The Pope stared at me from the Vatican gold. Blood gold for my child and wife. Pious CXII. When they showed you fat on money then you must truly be enormous. I held the coin up for inspection. ‘Don’t worry, my dear. I’ll play nice. When she comes to see the new cathedral I’ve built for her I will thank her for coming. Only a madman would threaten the Pope. Even if she is a bitch.’

‘And what’s to stop another assassin coming while you’re gone?’ Miana asked.

‘Nothing.’

It’s never a good idea to tease a woman near her time, and seldom a good idea to tease Miana in any case, unless you want back worse than you gave. She came at me, fists raised.

‘You’re coming with me.’ I spoke quickly, backing around Makin.

‘You said wives couldn’t come!’ Miana mastered the art of the wickedly murderous look at an early age.

‘You’re my advisor now,’ I shouted, backing to the door since none of my guard saw fit to defend me.

That mollified her enough to halt her advance and lower her hands. ‘I can’t ride like this,’ she said.

‘You can go in one of the wagons.’ Each guard troop had a wagon for equipment.

‘Well that’ll jolt the baby out of me quick enough!’ She sounded cross but seemed to find the idea to her liking. ‘So I’m to sit all alone in a rickety wagon and be hauled halfway across empire?’

‘You’ll have Marten for company. He’s in no state to ride,’ I said.

‘Marten? So anyone can come along now?’

‘Advisor!’ I raised my hands again. ‘Makin, tell Keppen and Grumlow they can go back to the Haunt.’ I didn’t think missing Congression would bother Keppen in the least, and Grumlow had a woman somewhere in Hodd Town that he’d probably rather spend time with.

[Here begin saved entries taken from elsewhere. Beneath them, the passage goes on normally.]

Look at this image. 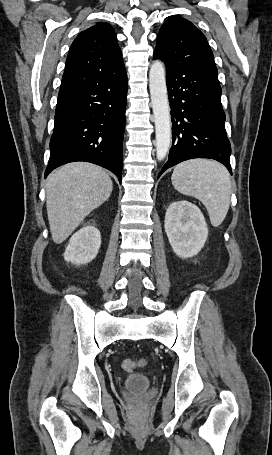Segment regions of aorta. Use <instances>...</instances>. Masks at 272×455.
<instances>
[{
    "label": "aorta",
    "mask_w": 272,
    "mask_h": 455,
    "mask_svg": "<svg viewBox=\"0 0 272 455\" xmlns=\"http://www.w3.org/2000/svg\"><path fill=\"white\" fill-rule=\"evenodd\" d=\"M149 88L155 122L156 157L159 161H162L170 147L171 120L165 67L160 60L154 61L150 67Z\"/></svg>",
    "instance_id": "aorta-1"
}]
</instances>
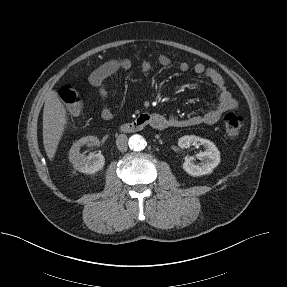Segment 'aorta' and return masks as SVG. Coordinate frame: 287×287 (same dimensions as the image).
Masks as SVG:
<instances>
[{
  "label": "aorta",
  "instance_id": "1",
  "mask_svg": "<svg viewBox=\"0 0 287 287\" xmlns=\"http://www.w3.org/2000/svg\"><path fill=\"white\" fill-rule=\"evenodd\" d=\"M128 144H129L130 149L134 151H141L147 145L145 139L141 135H138V134L131 136L129 138Z\"/></svg>",
  "mask_w": 287,
  "mask_h": 287
}]
</instances>
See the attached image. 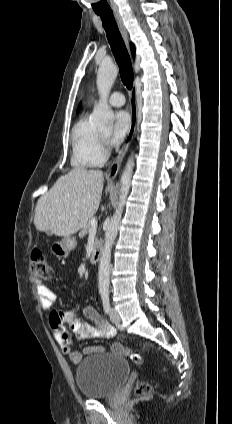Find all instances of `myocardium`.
Here are the masks:
<instances>
[{"mask_svg": "<svg viewBox=\"0 0 232 424\" xmlns=\"http://www.w3.org/2000/svg\"><path fill=\"white\" fill-rule=\"evenodd\" d=\"M100 138H101V141L104 142L105 139H106V136H104L102 133H100Z\"/></svg>", "mask_w": 232, "mask_h": 424, "instance_id": "obj_1", "label": "myocardium"}]
</instances>
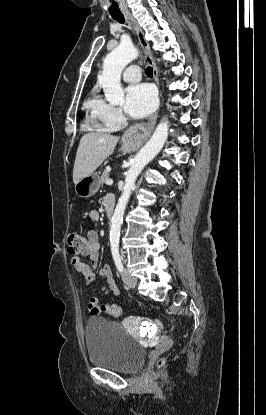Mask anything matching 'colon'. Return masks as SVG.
Masks as SVG:
<instances>
[{
	"label": "colon",
	"instance_id": "colon-1",
	"mask_svg": "<svg viewBox=\"0 0 266 415\" xmlns=\"http://www.w3.org/2000/svg\"><path fill=\"white\" fill-rule=\"evenodd\" d=\"M87 246V239L79 232H72L68 236V252L71 254H78L85 249ZM100 312H105L110 316L118 317L121 316L123 313L122 308L116 304H109V305H100L99 306ZM153 324L160 328L161 322L159 320H154ZM162 360L159 361V365L162 364Z\"/></svg>",
	"mask_w": 266,
	"mask_h": 415
}]
</instances>
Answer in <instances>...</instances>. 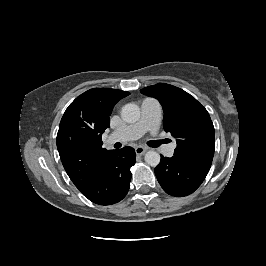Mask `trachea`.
Instances as JSON below:
<instances>
[{
  "label": "trachea",
  "mask_w": 266,
  "mask_h": 266,
  "mask_svg": "<svg viewBox=\"0 0 266 266\" xmlns=\"http://www.w3.org/2000/svg\"><path fill=\"white\" fill-rule=\"evenodd\" d=\"M162 143H166V140L149 141L148 145L151 147H158Z\"/></svg>",
  "instance_id": "obj_1"
}]
</instances>
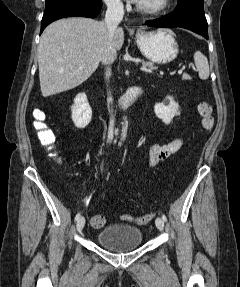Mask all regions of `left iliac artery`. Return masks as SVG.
Instances as JSON below:
<instances>
[{
	"mask_svg": "<svg viewBox=\"0 0 240 287\" xmlns=\"http://www.w3.org/2000/svg\"><path fill=\"white\" fill-rule=\"evenodd\" d=\"M162 219L164 220V221H167V217H166V215H162Z\"/></svg>",
	"mask_w": 240,
	"mask_h": 287,
	"instance_id": "obj_1",
	"label": "left iliac artery"
}]
</instances>
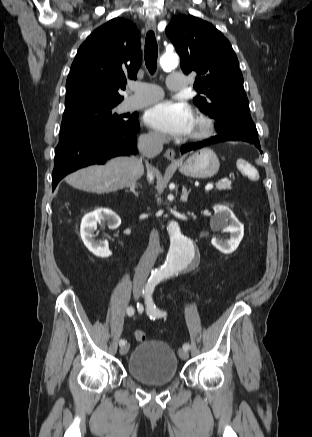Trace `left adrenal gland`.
I'll return each mask as SVG.
<instances>
[{"instance_id":"1","label":"left adrenal gland","mask_w":312,"mask_h":437,"mask_svg":"<svg viewBox=\"0 0 312 437\" xmlns=\"http://www.w3.org/2000/svg\"><path fill=\"white\" fill-rule=\"evenodd\" d=\"M190 191H191V190H188V191H187V189L183 186V188H182V195H181V200H182V202H187V200H188V195H189Z\"/></svg>"}]
</instances>
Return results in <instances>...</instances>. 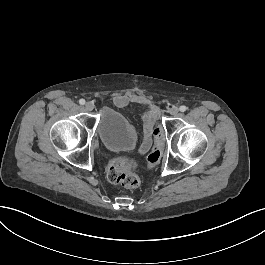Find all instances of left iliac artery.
I'll use <instances>...</instances> for the list:
<instances>
[{
    "label": "left iliac artery",
    "mask_w": 265,
    "mask_h": 265,
    "mask_svg": "<svg viewBox=\"0 0 265 265\" xmlns=\"http://www.w3.org/2000/svg\"><path fill=\"white\" fill-rule=\"evenodd\" d=\"M186 109H187V107L184 106V105L180 106V108H179V110H180L181 112H185Z\"/></svg>",
    "instance_id": "obj_1"
}]
</instances>
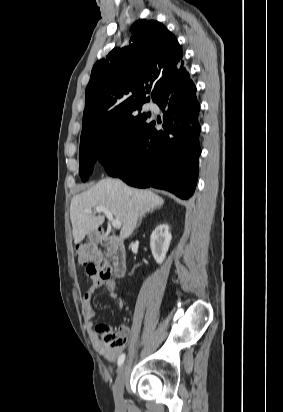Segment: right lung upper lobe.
I'll use <instances>...</instances> for the list:
<instances>
[{
  "mask_svg": "<svg viewBox=\"0 0 283 412\" xmlns=\"http://www.w3.org/2000/svg\"><path fill=\"white\" fill-rule=\"evenodd\" d=\"M130 44L113 49L92 69L85 97L81 139L108 131L133 109L155 102L171 83L190 77L175 36L155 20H138Z\"/></svg>",
  "mask_w": 283,
  "mask_h": 412,
  "instance_id": "cb5924a9",
  "label": "right lung upper lobe"
}]
</instances>
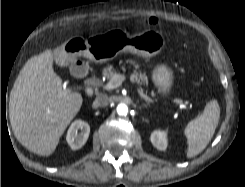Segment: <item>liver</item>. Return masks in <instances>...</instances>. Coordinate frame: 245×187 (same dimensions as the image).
<instances>
[{
    "label": "liver",
    "instance_id": "obj_1",
    "mask_svg": "<svg viewBox=\"0 0 245 187\" xmlns=\"http://www.w3.org/2000/svg\"><path fill=\"white\" fill-rule=\"evenodd\" d=\"M54 52L45 50L21 69L9 99V117L16 139L29 151L51 155L83 98L64 88L54 72Z\"/></svg>",
    "mask_w": 245,
    "mask_h": 187
}]
</instances>
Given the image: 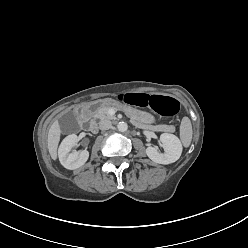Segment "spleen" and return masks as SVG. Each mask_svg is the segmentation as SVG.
Wrapping results in <instances>:
<instances>
[{"label":"spleen","mask_w":248,"mask_h":248,"mask_svg":"<svg viewBox=\"0 0 248 248\" xmlns=\"http://www.w3.org/2000/svg\"><path fill=\"white\" fill-rule=\"evenodd\" d=\"M192 124L188 117H183L180 125V140L184 147H188L192 141Z\"/></svg>","instance_id":"obj_1"}]
</instances>
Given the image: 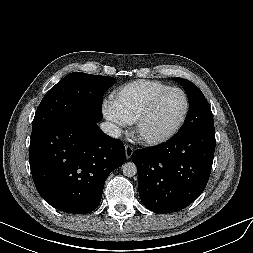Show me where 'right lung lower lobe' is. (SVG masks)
Segmentation results:
<instances>
[{"mask_svg":"<svg viewBox=\"0 0 253 253\" xmlns=\"http://www.w3.org/2000/svg\"><path fill=\"white\" fill-rule=\"evenodd\" d=\"M32 177L52 207L85 214L98 207L105 180L125 161V147L96 122L71 120L32 131Z\"/></svg>","mask_w":253,"mask_h":253,"instance_id":"1","label":"right lung lower lobe"}]
</instances>
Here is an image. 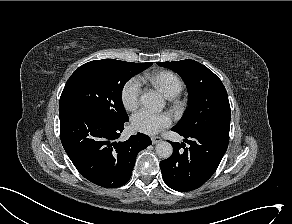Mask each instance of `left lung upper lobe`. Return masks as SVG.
<instances>
[{
	"label": "left lung upper lobe",
	"mask_w": 292,
	"mask_h": 224,
	"mask_svg": "<svg viewBox=\"0 0 292 224\" xmlns=\"http://www.w3.org/2000/svg\"><path fill=\"white\" fill-rule=\"evenodd\" d=\"M159 66L178 73L189 93V107L172 129L182 134L227 135L231 110L221 80L207 67L194 60L158 62Z\"/></svg>",
	"instance_id": "obj_1"
}]
</instances>
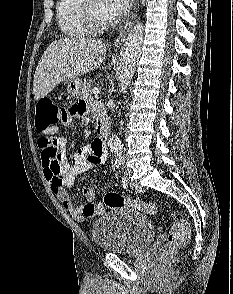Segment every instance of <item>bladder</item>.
Returning <instances> with one entry per match:
<instances>
[{"mask_svg": "<svg viewBox=\"0 0 233 294\" xmlns=\"http://www.w3.org/2000/svg\"><path fill=\"white\" fill-rule=\"evenodd\" d=\"M152 221L138 210L117 207L97 218L92 225L96 246L117 254H139L155 236Z\"/></svg>", "mask_w": 233, "mask_h": 294, "instance_id": "31cf9c89", "label": "bladder"}]
</instances>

‘So that’s settled.’ I dusted my hands together and cast an eye over the room’s lurid blues. ‘Let’s go and make Bishop Gomst a happy man.’

We left Holland’s mansion in a troop. Gorgoth carried the coffer and it pleased me to see that even his arms strained with the weight of all that gold. Lord Holland, his wife, and retainers flocked about us from the front steps to the gates of their compound. Makin made all the replies and niceties, the dregs of my dreaming still soured the day. At the gates Marten pointed out one of the guard wagons to Miana, an uncomfortably functional vehicle. She made an immediate turn, Sir Riccard jumping to avoid the swing of her belly.

‘Lord Holland!’ She stopped the man in mid-flow. ‘I wish to purchase your personal carriage.’

I left Miana to secure the deal, guarded by Marten, Riccard and eight of the ten men who accompanied her from the Haunt. Rike, Grumlow, Keppen, and Kent fell in with us as I led the way to the part-built cathedral of Hodd Town. Gomst had mentioned plans to name it the Sacred Heart after a cathedral of legend that once stood in Crath City. For my part I felt St George’s to be a fine name.

I settled the brothers within the walls of the great hall, dwarfed by the immense pillars that had stood ready to carry the roof for a decade and more. Lesser clerics, choirboys, and the more devoted and well-wrapped of Hodd Town’s citizens, watched them with undisguised curiosity. Gorgoth put down his burden, set a bare foot to the lid, and stared back causing several choirboys to make a run for it.